On 30 November 2017 at 17:42, David Miller <da...@davemloft.net> wrote:
> From: Ard Biesheuvel <ard.biesheu...@linaro.org>
> Date: Thu, 30 Nov 2017 17:37:27 +0000
>
>> Well, the whole point of using memremap() instead of ioremap() is that
>> the region has memory semantics, i.e., we read the MAC address and the
>> DMA engine microcode from it. If memremap() itself is flawed in this
>> regard, I agree we should fix it.
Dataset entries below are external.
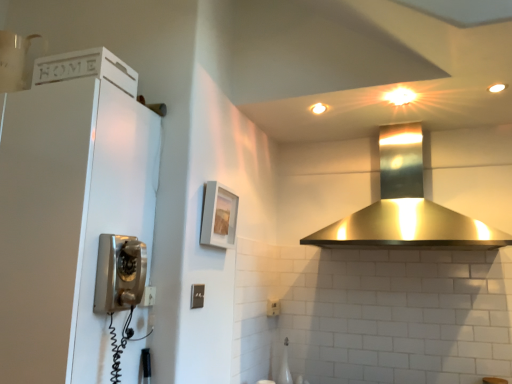 Question: From the image's perspective, is matte gray picture frame at center located beneath white matte cabinet at left?

Choices:
 (A) yes
 (B) no

Answer: (B)

Question: Considering the relative sizes of matte gray picture frame at center and white matte cabinet at left in the image provided, is matte gray picture frame at center shorter than white matte cabinet at left?

Choices:
 (A) yes
 (B) no

Answer: (A)

Question: Considering the relative sizes of matte gray picture frame at center and white matte cabinet at left in the image provided, is matte gray picture frame at center bigger than white matte cabinet at left?

Choices:
 (A) yes
 (B) no

Answer: (B)

Question: Is matte gray picture frame at center not close to white matte cabinet at left?

Choices:
 (A) no
 (B) yes

Answer: (A)

Question: Does matte gray picture frame at center lie behind white matte cabinet at left?

Choices:
 (A) yes
 (B) no

Answer: (A)

Question: From the image's perspective, relative to white matte cabinet at left, is matte gray picture frame at center above or below?

Choices:
 (A) below
 (B) above

Answer: (B)

Question: In the image, is matte gray picture frame at center positioned in front of or behind white matte cabinet at left?

Choices:
 (A) front
 (B) behind

Answer: (B)

Question: Is matte gray picture frame at center to the left or to the right of white matte cabinet at left in the image?

Choices:
 (A) right
 (B) left

Answer: (A)

Question: From a real-world perspective, is matte gray picture frame at center physically located above or below white matte cabinet at left?

Choices:
 (A) above
 (B) below

Answer: (A)

Question: Is point (328, 241) closer or farther from the camera than point (207, 230)?

Choices:
 (A) farther
 (B) closer

Answer: (A)

Question: In terms of height, does polished stainless steel range hood at upper center look taller or shorter compared to matte gray picture frame at center?

Choices:
 (A) tall
 (B) short

Answer: (A)

Question: In the image, is polished stainless steel range hood at upper center positioned in front of or behind matte gray picture frame at center?

Choices:
 (A) front
 (B) behind

Answer: (A)

Question: Do you think polished stainless steel range hood at upper center is within matte gray picture frame at center, or outside of it?

Choices:
 (A) inside
 (B) outside

Answer: (B)

Question: From a real-world perspective, is matte gray picture frame at center positioned above or below satin silver light switch at center?

Choices:
 (A) below
 (B) above

Answer: (B)

Question: Does point (211, 213) appear closer or farther from the camera than point (201, 292)?

Choices:
 (A) farther
 (B) closer

Answer: (A) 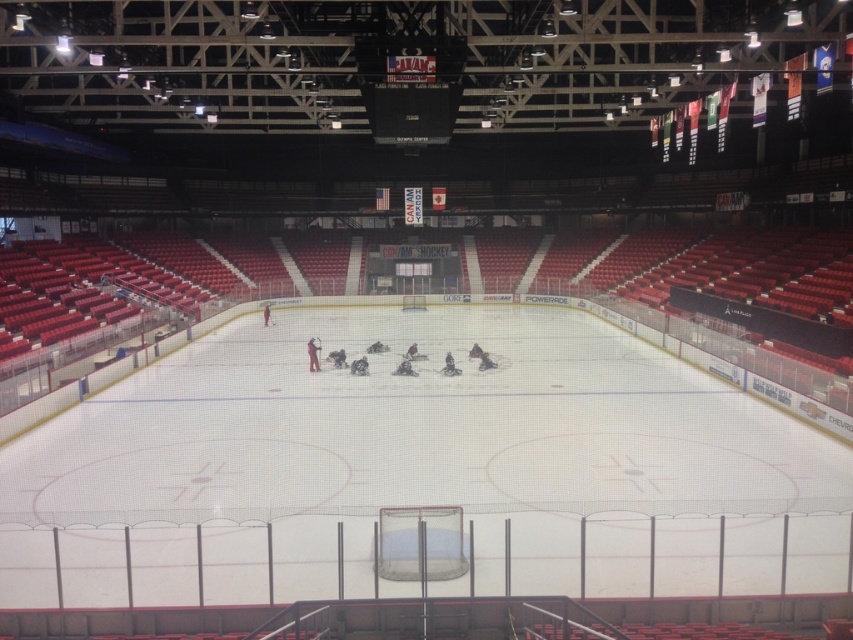 Describe the element at coordinates (404, 369) in the screenshot. The image size is (853, 640). I see `dark blue jersey at center` at that location.

Between dark blue jersey at center and white matte hockey at center, which one is positioned lower?

Positioned lower is dark blue jersey at center.

The height and width of the screenshot is (640, 853). Identify the location of dark blue jersey at center. (404, 369).

Image resolution: width=853 pixels, height=640 pixels. I want to click on dark blue jersey at center, so point(404,369).

Is black matte hockey stick at center wider than white matte hockey at center?

In fact, black matte hockey stick at center might be narrower than white matte hockey at center.

The image size is (853, 640). In order to click on black matte hockey stick at center in this screenshot , I will do `click(312, 353)`.

Where is `black matte hockey stick at center`? This screenshot has height=640, width=853. black matte hockey stick at center is located at coordinates (312, 353).

Can you confirm if white smooth ice at center is positioned below dark blue jersey at center?

Actually, white smooth ice at center is above dark blue jersey at center.

Which is above, white smooth ice at center or dark blue jersey at center?

white smooth ice at center is above.

Locate an element on the screen. white smooth ice at center is located at coordinates (421, 467). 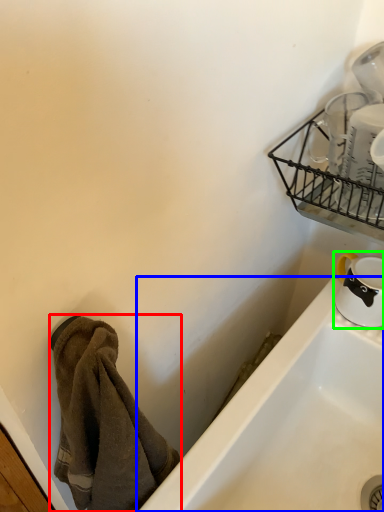 Question: Which object is the farthest from towel/napkin (highlighted by a red box)? Choose among these: bathtub (highlighted by a blue box) or tableware (highlighted by a green box).

Choices:
 (A) bathtub
 (B) tableware

Answer: (B) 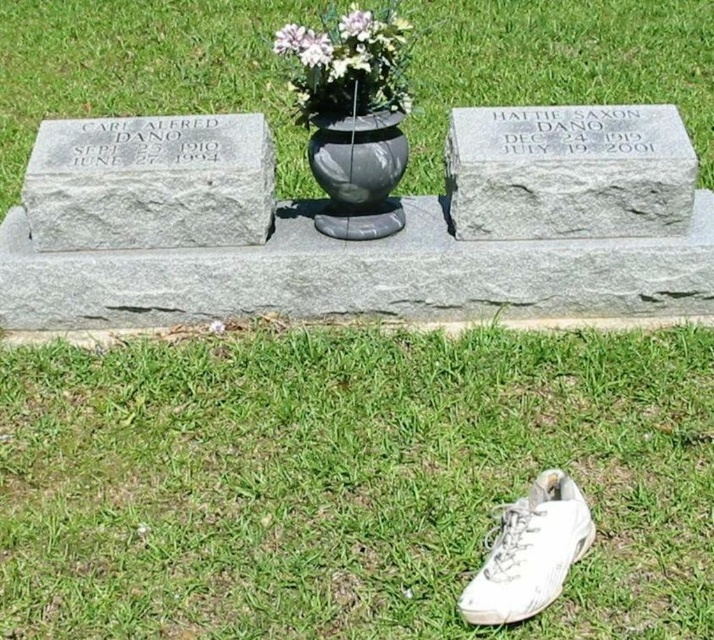 Is green grass at center in front of black marble vase at center?

That is False.

Between point (11, 148) and point (351, 163), which one is positioned behind?

Point (11, 148)

This screenshot has width=714, height=640. Describe the element at coordinates (145, 68) in the screenshot. I see `green grass at center` at that location.

Where is `green grass at center`? The width and height of the screenshot is (714, 640). green grass at center is located at coordinates (145, 68).

Which is behind, point (560, 150) or point (565, 496)?

The point (560, 150) is behind.

Image resolution: width=714 pixels, height=640 pixels. In order to click on gray granite stone at center in this screenshot , I will do `click(568, 172)`.

This screenshot has width=714, height=640. What are the coordinates of `gray granite stone at center` in the screenshot? It's located at (568, 172).

Can you confirm if gray stone gravestone at upper left is positioned above white leather shoe at lower right?

Indeed, gray stone gravestone at upper left is positioned over white leather shoe at lower right.

Describe the element at coordinates (149, 182) in the screenshot. The image size is (714, 640). I see `gray stone gravestone at upper left` at that location.

Image resolution: width=714 pixels, height=640 pixels. What are the coordinates of `gray stone gravestone at upper left` in the screenshot? It's located at (149, 182). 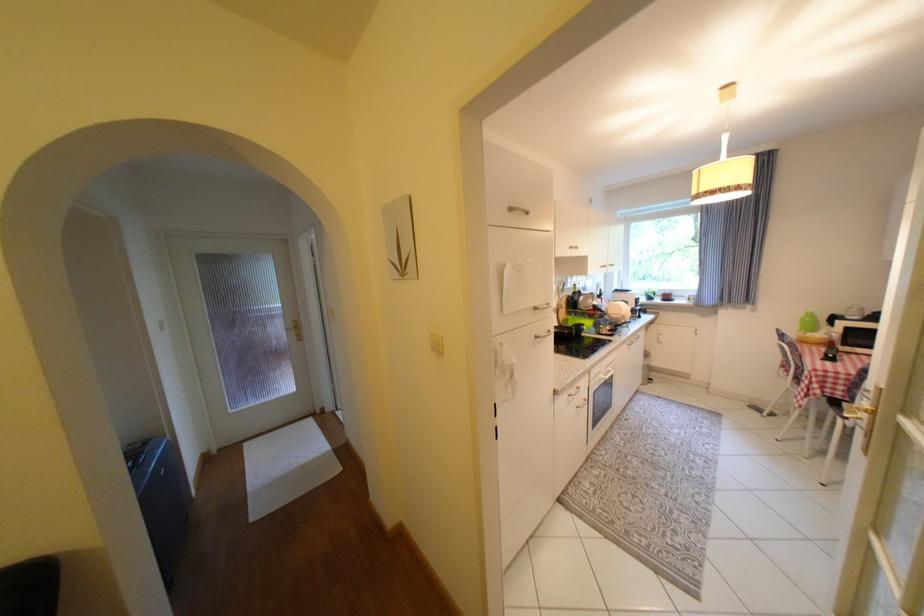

But as I understand it, this is
>> really an implementation problem in memremap() [the fact that it falls
>> back to ioremap()] and not a problem in this driver.
>>
>> So what alternative would you propose in this case?
>>
>> BTW, this should be IOREMAP_WC not IOREMAP_WT, because the EEPROM on
>> the platform in question does not tolerate cached mappings (or rather,
>> shareable mappings). ioremap_wt() happens to result in device mappings
>> rather than writethrough cacheable mappings, but this is another
>> problem in itself. Once arm64 fixes ioremap_wt(), this code will no
>> longer work on the SynQuacer SoC.
>
> It doesn't "fall back", it directly uses ioremap_wt() for non-RAM
> mappings.
>
> It you look, most architectures do a "#define iomrep_wt ioremap"

OK, but that still means the implementation of memremap() is flawed,
not its use in this driver.

memremap() exists to allow non-DRAM regions to be mapped with memory
semantics, and if we currently implement that incorrectly, we should
fix it. But that still does not mean we should have __iomem
annotations and special accessors in this case, precisely because it
has memory semantics, and so it is a virtual pointer that may be
dereferenced normally.

So if memremap() is unsuitable, how should we map memory that is not DRAM?